### Records for the task
--------------------------------
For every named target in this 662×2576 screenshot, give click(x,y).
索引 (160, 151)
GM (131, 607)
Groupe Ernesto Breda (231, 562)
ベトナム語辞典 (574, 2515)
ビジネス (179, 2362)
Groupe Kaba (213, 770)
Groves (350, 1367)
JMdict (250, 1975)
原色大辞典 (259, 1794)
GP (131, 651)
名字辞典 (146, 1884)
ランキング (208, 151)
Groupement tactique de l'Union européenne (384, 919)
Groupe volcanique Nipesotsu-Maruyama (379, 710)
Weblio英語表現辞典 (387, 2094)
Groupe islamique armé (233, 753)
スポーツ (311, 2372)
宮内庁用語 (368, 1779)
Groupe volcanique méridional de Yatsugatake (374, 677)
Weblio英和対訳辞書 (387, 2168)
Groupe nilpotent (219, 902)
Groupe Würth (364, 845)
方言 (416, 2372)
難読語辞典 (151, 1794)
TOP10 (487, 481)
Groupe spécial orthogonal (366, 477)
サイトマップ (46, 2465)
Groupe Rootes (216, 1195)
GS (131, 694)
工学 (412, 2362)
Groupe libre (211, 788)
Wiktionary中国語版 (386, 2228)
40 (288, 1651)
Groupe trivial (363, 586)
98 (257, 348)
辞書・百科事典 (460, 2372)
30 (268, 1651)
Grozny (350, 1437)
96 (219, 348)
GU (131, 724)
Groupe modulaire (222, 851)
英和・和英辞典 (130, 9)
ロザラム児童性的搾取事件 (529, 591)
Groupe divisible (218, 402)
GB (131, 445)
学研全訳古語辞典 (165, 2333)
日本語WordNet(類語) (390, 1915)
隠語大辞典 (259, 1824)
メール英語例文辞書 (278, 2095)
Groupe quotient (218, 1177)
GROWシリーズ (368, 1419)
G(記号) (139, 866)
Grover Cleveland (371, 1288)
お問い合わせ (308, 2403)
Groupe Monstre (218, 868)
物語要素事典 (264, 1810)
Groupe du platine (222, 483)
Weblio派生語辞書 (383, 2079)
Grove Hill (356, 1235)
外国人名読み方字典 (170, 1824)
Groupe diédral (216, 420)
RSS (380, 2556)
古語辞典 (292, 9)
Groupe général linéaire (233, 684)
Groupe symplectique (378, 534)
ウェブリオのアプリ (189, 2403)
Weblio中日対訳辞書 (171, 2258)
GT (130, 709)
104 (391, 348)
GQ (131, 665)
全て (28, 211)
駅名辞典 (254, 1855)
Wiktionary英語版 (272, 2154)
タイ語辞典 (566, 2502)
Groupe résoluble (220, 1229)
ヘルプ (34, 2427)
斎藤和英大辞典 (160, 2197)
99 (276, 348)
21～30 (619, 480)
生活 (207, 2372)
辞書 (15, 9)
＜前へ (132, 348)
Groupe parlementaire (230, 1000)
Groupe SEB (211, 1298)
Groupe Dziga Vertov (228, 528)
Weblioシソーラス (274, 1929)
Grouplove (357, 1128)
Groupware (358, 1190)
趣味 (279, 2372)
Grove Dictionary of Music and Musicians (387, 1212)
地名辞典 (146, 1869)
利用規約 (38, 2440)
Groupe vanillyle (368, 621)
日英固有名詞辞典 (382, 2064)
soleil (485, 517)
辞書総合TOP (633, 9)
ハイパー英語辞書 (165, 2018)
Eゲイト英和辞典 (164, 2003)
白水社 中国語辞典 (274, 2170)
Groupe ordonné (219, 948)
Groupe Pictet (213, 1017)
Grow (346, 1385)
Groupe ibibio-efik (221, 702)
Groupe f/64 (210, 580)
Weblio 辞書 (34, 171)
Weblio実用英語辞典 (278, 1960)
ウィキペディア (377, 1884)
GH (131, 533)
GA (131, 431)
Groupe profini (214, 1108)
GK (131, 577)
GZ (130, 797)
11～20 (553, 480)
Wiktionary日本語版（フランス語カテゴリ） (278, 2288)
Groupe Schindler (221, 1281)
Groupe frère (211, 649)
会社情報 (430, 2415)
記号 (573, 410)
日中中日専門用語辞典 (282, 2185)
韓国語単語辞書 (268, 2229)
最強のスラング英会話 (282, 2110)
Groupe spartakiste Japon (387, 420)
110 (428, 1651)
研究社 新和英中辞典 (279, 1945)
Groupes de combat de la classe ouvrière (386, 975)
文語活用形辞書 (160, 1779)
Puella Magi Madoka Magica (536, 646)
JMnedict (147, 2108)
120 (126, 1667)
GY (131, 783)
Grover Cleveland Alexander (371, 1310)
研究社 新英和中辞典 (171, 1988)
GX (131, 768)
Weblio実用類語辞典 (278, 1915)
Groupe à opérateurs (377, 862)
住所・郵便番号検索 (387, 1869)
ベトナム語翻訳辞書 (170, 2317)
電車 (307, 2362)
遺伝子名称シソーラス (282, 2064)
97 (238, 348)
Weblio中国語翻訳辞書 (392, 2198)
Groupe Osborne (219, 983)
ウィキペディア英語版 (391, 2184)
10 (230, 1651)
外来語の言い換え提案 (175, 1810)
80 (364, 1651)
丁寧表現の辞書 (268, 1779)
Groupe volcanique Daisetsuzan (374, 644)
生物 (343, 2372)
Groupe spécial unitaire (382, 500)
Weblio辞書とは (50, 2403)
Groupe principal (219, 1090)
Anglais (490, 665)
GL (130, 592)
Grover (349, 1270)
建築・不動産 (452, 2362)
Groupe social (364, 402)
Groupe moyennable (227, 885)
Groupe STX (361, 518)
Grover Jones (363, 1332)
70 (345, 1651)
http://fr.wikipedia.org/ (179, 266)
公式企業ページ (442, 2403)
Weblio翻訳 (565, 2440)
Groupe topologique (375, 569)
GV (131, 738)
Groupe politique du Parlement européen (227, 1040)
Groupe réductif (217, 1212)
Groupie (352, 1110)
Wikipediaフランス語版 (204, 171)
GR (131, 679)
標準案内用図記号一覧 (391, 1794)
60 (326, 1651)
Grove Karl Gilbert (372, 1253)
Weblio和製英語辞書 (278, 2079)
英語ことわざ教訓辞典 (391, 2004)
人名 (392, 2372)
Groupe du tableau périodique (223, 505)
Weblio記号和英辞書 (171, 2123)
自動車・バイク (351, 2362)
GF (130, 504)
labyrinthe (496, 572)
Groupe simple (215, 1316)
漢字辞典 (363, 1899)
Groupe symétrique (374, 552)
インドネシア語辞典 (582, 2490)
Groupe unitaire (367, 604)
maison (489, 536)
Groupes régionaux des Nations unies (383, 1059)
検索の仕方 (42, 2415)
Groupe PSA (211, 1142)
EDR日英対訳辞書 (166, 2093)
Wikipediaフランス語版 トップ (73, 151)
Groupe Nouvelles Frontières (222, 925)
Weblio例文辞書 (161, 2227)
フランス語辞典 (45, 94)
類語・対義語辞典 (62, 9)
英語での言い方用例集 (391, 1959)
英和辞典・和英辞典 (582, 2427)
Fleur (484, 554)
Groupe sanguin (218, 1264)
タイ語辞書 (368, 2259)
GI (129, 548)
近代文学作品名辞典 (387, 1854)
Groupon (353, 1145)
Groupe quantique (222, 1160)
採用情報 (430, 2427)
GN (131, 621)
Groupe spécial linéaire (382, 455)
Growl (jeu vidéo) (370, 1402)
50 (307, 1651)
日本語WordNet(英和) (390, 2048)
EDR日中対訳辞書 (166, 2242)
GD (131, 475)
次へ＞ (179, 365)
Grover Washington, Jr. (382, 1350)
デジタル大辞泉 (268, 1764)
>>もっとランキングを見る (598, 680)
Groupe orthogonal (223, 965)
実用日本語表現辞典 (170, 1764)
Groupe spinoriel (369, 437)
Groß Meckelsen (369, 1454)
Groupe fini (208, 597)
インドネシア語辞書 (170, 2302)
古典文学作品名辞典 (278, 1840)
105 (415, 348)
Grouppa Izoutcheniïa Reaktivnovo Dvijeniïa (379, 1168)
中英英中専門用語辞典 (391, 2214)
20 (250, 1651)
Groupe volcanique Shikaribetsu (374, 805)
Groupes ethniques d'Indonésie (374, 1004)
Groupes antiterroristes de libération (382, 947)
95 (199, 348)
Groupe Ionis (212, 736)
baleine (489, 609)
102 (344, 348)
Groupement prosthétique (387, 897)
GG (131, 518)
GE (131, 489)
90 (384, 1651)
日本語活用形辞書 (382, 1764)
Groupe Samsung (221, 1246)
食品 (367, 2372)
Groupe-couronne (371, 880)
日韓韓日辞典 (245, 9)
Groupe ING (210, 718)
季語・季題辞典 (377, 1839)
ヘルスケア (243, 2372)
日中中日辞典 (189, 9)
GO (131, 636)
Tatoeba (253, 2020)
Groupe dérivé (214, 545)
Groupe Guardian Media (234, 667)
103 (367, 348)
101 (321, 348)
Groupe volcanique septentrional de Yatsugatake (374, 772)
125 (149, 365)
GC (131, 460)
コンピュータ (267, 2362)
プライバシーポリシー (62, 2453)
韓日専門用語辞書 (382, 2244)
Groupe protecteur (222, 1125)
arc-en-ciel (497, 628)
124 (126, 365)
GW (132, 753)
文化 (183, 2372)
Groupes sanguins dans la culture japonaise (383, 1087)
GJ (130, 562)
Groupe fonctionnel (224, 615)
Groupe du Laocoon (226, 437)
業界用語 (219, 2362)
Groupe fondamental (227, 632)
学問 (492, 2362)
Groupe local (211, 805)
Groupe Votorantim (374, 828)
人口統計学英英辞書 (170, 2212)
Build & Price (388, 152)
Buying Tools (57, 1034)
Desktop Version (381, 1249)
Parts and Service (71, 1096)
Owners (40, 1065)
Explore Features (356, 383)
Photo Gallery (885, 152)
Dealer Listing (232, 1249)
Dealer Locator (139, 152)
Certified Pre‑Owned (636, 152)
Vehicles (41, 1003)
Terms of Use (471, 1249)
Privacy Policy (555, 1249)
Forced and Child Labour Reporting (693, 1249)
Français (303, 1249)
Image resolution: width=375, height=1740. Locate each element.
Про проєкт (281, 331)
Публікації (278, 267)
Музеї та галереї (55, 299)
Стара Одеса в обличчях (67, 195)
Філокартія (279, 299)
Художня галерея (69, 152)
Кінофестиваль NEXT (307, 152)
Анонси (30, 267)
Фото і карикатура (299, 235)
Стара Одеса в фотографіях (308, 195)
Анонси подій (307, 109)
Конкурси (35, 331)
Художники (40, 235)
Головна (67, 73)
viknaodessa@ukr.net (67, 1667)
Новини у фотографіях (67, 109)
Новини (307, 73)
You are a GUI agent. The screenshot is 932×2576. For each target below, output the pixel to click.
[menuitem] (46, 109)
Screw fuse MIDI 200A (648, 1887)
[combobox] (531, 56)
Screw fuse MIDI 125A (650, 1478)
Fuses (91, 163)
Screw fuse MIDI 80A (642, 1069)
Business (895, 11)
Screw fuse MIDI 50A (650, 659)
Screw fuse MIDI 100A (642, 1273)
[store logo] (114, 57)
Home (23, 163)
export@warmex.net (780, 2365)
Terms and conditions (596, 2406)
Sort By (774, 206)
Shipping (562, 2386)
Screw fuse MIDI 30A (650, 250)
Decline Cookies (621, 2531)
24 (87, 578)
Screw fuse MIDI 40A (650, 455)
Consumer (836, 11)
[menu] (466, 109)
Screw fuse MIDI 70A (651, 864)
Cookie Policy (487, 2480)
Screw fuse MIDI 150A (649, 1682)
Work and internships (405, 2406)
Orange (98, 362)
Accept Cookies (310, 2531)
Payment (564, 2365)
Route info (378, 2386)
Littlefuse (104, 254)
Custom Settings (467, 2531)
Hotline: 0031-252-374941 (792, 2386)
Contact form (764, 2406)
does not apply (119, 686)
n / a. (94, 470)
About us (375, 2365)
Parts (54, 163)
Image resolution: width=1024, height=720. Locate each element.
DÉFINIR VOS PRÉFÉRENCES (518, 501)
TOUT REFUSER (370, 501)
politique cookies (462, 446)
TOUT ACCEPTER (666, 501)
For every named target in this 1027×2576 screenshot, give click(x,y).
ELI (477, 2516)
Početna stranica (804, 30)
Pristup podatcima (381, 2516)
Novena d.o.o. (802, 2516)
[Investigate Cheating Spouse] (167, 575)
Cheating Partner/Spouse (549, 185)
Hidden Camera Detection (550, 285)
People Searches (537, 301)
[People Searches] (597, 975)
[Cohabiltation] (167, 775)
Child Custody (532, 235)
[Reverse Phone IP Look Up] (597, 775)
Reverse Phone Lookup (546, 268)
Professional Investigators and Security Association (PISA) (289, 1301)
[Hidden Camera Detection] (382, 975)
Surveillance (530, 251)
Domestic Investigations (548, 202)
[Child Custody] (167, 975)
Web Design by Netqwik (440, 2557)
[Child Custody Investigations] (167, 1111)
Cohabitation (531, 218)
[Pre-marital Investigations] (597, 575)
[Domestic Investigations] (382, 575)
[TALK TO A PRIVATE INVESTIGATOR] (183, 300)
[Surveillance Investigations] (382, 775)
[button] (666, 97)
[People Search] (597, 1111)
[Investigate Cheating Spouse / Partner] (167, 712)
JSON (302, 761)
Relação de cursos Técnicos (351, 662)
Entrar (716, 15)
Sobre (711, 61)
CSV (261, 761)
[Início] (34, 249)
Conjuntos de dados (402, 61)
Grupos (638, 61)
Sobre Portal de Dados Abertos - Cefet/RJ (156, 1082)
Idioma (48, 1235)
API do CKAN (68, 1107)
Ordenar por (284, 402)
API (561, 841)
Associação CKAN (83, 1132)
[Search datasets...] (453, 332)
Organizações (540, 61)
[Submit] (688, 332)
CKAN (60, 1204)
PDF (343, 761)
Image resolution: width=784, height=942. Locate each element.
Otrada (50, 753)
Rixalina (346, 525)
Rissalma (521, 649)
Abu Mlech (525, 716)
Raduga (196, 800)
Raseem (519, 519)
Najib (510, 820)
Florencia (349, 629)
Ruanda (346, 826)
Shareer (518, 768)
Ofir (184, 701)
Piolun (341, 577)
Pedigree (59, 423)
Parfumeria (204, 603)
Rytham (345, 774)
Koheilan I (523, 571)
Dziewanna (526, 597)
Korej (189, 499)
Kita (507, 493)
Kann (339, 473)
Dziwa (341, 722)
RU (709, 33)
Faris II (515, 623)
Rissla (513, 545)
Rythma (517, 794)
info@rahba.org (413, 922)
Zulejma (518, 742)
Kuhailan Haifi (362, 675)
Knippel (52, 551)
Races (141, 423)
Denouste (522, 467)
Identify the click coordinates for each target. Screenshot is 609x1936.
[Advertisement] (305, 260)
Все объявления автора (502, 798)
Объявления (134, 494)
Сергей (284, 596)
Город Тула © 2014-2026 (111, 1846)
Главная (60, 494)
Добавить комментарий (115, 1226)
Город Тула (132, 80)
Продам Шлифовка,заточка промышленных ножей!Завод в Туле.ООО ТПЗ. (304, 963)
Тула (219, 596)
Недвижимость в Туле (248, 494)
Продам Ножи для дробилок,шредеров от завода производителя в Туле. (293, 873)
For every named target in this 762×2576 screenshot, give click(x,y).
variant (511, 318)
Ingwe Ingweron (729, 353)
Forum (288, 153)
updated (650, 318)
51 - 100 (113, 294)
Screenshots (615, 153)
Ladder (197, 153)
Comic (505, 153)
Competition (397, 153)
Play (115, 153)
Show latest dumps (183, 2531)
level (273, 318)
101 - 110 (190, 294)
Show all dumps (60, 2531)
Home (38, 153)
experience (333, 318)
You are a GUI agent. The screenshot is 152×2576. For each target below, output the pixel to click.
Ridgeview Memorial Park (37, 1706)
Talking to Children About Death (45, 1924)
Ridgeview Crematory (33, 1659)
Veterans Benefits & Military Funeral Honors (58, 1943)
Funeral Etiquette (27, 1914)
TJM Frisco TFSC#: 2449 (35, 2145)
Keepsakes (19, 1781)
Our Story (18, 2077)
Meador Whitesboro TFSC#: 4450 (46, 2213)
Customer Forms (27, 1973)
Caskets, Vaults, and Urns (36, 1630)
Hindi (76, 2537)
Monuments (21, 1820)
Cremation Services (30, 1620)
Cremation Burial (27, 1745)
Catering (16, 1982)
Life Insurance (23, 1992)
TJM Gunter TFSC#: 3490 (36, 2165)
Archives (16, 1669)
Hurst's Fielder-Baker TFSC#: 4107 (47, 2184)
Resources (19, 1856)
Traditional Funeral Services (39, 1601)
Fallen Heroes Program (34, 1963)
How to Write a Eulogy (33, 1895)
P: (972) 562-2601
--------------------------------
### Action item
The word is "Investigations". Copy every line above where it appears.

### Solved exercise
Domestic Investigations (548, 202)
[Child Custody Investigations] (167, 1111)
[Pre-marital Investigations] (597, 575)
[Domestic Investigations] (382, 575)
[Surveillance Investigations] (382, 775)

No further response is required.